• [Work required] Lines in the data below that contain the word "label" are to be copied.

════════════════

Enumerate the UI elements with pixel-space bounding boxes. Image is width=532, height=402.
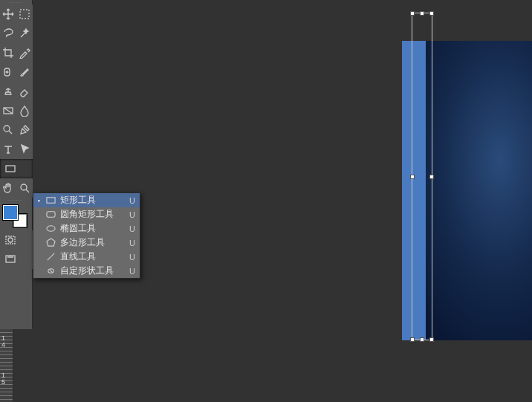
flyout-custom-shape-tool[interactable]: 自定形状工具 U — [33, 264, 140, 278]
screen-mode-toggle[interactable] — [0, 250, 33, 269]
clone-stamp-tool[interactable] — [0, 82, 16, 101]
flyout-label: 自定形状工具 — [60, 265, 125, 277]
vertical-ruler[interactable]: 1 4 1 5 — [0, 329, 13, 402]
pen-tool[interactable] — [16, 120, 33, 140]
crop-tool[interactable] — [0, 43, 16, 62]
zoom-tool[interactable] — [16, 178, 33, 198]
flyout-label: 多边形工具 — [60, 236, 125, 249]
hand-tool[interactable] — [0, 178, 16, 198]
blue-shape[interactable] — [402, 41, 426, 340]
foreground-color-swatch[interactable] — [3, 205, 18, 220]
rectangle-tool[interactable] — [0, 159, 33, 178]
flyout-shortcut: U — [129, 239, 135, 247]
color-swatches — [0, 204, 33, 230]
ruler-ticks: 1 4 1 5 — [0, 329, 13, 402]
brush-tool[interactable] — [16, 62, 33, 82]
svg-point-3 — [4, 126, 10, 132]
flyout-label: 椭圆工具 — [60, 222, 125, 235]
artboard[interactable] — [402, 41, 532, 340]
flyout-line-tool[interactable]: 直线工具 U — [33, 250, 140, 264]
ruler-mark-14: 1 4 — [1, 335, 6, 348]
flyout-label: 矩形工具 — [60, 194, 125, 207]
flyout-ellipse-tool[interactable]: 椭圆工具 U — [33, 221, 140, 236]
flyout-shortcut: U — [129, 196, 135, 205]
transform-handle-tc[interactable] — [420, 11, 424, 16]
type-tool[interactable] — [0, 140, 16, 159]
lasso-tool[interactable] — [0, 24, 16, 43]
polygon-icon — [45, 238, 56, 248]
svg-point-11 — [46, 226, 54, 231]
transform-handle-tr[interactable] — [429, 11, 434, 16]
magic-wand-tool[interactable] — [16, 24, 33, 43]
svg-rect-0 — [20, 10, 29, 19]
panel-divider: ▪▪▪▪▪▪ — [0, 198, 33, 202]
ellipse-icon — [45, 224, 56, 234]
rectangle-icon — [45, 195, 56, 206]
flyout-shortcut: U — [129, 210, 135, 219]
blur-tool[interactable] — [16, 101, 33, 120]
selected-marker-icon: ▪ — [36, 197, 41, 204]
custom-shape-icon — [45, 266, 56, 276]
flyout-rounded-rectangle-tool[interactable]: 圆角矩形工具 U — [33, 207, 140, 221]
flyout-rectangle-tool[interactable]: ▪ 矩形工具 U — [33, 193, 140, 207]
svg-point-7 — [8, 238, 13, 242]
flyout-label: 圆角矩形工具 — [60, 208, 125, 221]
flyout-shortcut: U — [129, 267, 135, 276]
healing-brush-tool[interactable] — [0, 62, 16, 82]
dodge-tool[interactable] — [0, 120, 16, 140]
flyout-polygon-tool[interactable]: 多边形工具 U — [33, 236, 140, 250]
tools-panel: ▪▪▪▪▪▪ ▪▪▪▪▪▪ — [0, 0, 33, 329]
svg-marker-12 — [46, 239, 54, 246]
eyedropper-tool[interactable] — [16, 43, 33, 62]
path-selection-tool[interactable] — [16, 140, 33, 159]
rounded-rectangle-icon — [45, 210, 56, 220]
svg-rect-9 — [46, 198, 54, 203]
eraser-tool[interactable] — [16, 82, 33, 101]
ruler-mark-15: 1 5 — [1, 372, 6, 386]
transform-handle-tl[interactable] — [410, 11, 415, 16]
shape-tool-flyout: ▪ 矩形工具 U 圆角矩形工具 U 椭圆工具 U 多边形工具 U 直线工具 U … — [33, 192, 140, 279]
quickmask-toggle[interactable] — [0, 230, 33, 250]
flyout-shortcut: U — [129, 224, 135, 233]
flyout-shortcut: U — [129, 253, 135, 262]
line-icon — [45, 252, 56, 262]
flyout-label: 直线工具 — [60, 250, 125, 263]
move-tool[interactable] — [0, 4, 16, 24]
svg-rect-10 — [46, 212, 54, 217]
marquee-tool[interactable] — [16, 4, 33, 24]
gradient-tool[interactable] — [0, 101, 16, 120]
svg-point-5 — [21, 184, 27, 190]
svg-rect-4 — [6, 166, 15, 172]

════════════════

• [Solution to this exercise]
flyout-label: 自定形状工具 — [60, 265, 125, 277]
flyout-label: 多边形工具 — [60, 236, 125, 249]
flyout-label: 椭圆工具 — [60, 222, 125, 235]
flyout-label: 矩形工具 — [60, 194, 125, 207]
flyout-label: 圆角矩形工具 — [60, 208, 125, 221]
flyout-label: 直线工具 — [60, 250, 125, 263]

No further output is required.